Elizabeth found Phoebe in a cat carrier in a park in Dayton. She had been abandoned. Why anyone would abandon this cat is beyond my imagination; she was beautiful and she was friendly. I'm glad that whoever abandoned her did so because otherwise I would never have known this wonderful little cat.
Phoebe fit in well with Percy, Hermes, Cosmo, and (when mama cat gave her to Elizabeth) Chloe. Then Elizabeth lived where cats weren't allowed. Cosmo had died but we took in Percy, Hermes, Phoebe, and Chloe.
Holly was a water cat, who loved to sit in the tub and drink water from the faucet.
As you watch the video, please imagine you're hearing Raindrops Keep Falling on My Head.
In mid 2010, Phoebe couldn't walk. She dragged herself from one place to another and we thought this was the end for her. Cortisone fixed her paralysis but exacerbated her propensity for diabetes. And we found a large lump on her right breast.
By November the diabetes was sufficiently under control that we could schedule her for surgery to remove the lump. A cat with this kind of cancer can be expected to live for 12 to 18 months.

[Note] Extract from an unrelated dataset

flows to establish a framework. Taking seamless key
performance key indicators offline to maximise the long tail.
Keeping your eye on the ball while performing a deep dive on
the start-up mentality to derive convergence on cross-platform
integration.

Phoebe recovered and spent the next year eating well, enjoying sunshine, and being part of the family. And despite severe arthritis in her spine she managed to get around and to climb into the bathtub so she could catch drips of water. She never tired of that game.

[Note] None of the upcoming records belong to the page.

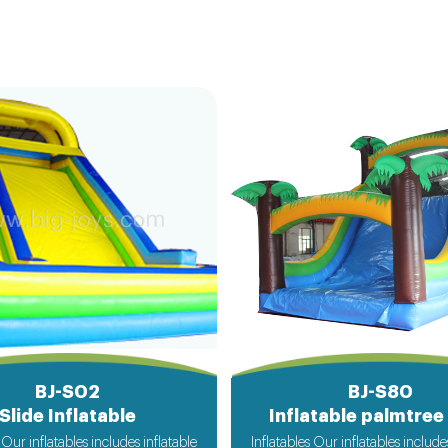
BJ-S02
BJ-S80
Slide Inflatable
Inflatable palmtree 
 Our inflatables includes inflatable
Inflatables Our inflatables include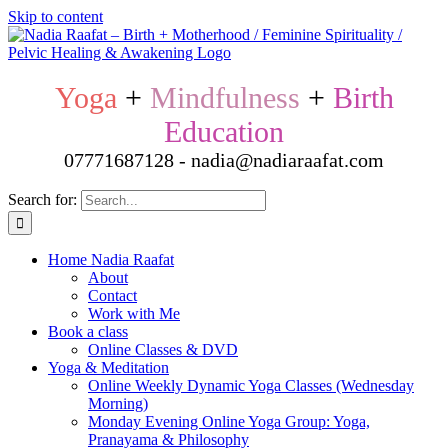
Skip to content
Yoga
+
Mindfulness
+
Birth
Education
07771687128 - nadia@nadiaraafat.com
Search for:
Home Nadia Raafat
About
Contact
Work with Me
Book a class
Online Classes & DVD
Yoga & Meditation
Online Weekly Dynamic Yoga Classes (Wednesday
Morning)
Monday Evening Online Yoga Group: Yoga,
Pranayama & Philosophy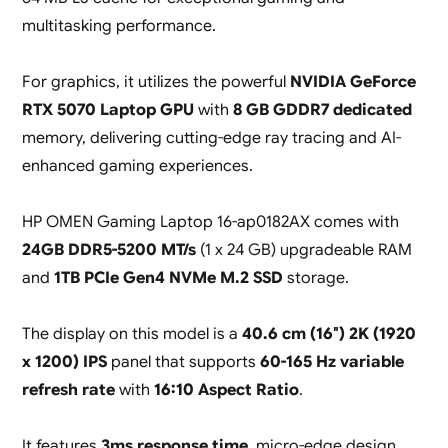
multitasking performance.
For graphics, it utilizes the powerful
NVIDIA GeForce
RTX 5070 Laptop GPU
with
8 GB GDDR7 dedicated
memory, delivering cutting-edge ray tracing and AI-
enhanced gaming experiences.
HP OMEN Gaming Laptop 16-ap0182AX comes with
24GB DDR5-5200 MT/s
(1 x 24 GB) upgradeable RAM
and
1TB PCIe Gen4 NVMe M.2 SSD
storage.
The display on this model is a
40.6 cm (16″) 2K (1920
x 1200) IPS
panel that supports
60-165 Hz variable
refresh rate
with
16:10 Aspect Ratio
.
It features
3ms response time
, micro-edge design,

In November 2011 we noticed another lump on her left side. Blood tests showed that her blood sugar level was more than 400 when normal is less than 100. Diabetes would probably kill her before the cancer would. She was 12 or 13 years old then so we decided to let nature take its course. This is what I would want for myself, I think, because sometimes medical intervention just brings more pain and suffering.
We put her on a high-protein diet and she ate ravenously and no longer looked like a starving kitty. It was a short-term improvement, though. A few months later, she was clearly failing again, becoming thin and eating less.
On February 11, she was clearly failing and I thought about taking her for a final visit with The Cat Doctor but she seemed not to be in pain. A day later, she had stopped eating and her respiration was both shallow and rapid. She no longer wanted to be held. The time had come for her final trip to The Cat Doctor.
But Monday morning she was dead.
Even in death she seemed to be considerate, selecting a location that was out of the way to lie down for her final nap. She appears to have gone peacefully, quietly, and (I hope) without pain.
Phoebe loved to have her head scratched and, even when old and sick, she could always be counted on to be the first to arrive at a scrap of dropped ham, turkey, or chicken, devour it, and ask for more before her younger, faster colleagues even noticed that something might be available.
When she wanted to snuggle, Phoebe would claw her way up onto the bed and tap me on the shoulder. Gently. That was one of the remarkable things about Phoebe: She was one of the happiest and most friendly cats I have known. When she wanted something (a head scratch, for example) she would politely tap with her paw, razor-sharp claws carefully retracted.
The only words I have for the person who abandoned her are these: Thank you.
Phoebe was a cat who took whatever life gave her with grace. She will be missed.
Phoebe: circa 1998 to February 13, 2012
Goodbye, Phoebe.
Oh, about the wound: After feeding the cats one morning I accidentally stepped on her tail and Phoebe did what cats do when something hurts them: Howl and slash. Phoebe had extraordinarily sharp claws. The wound took months to heal and I still have a scar.
I'll think of her every time I see it.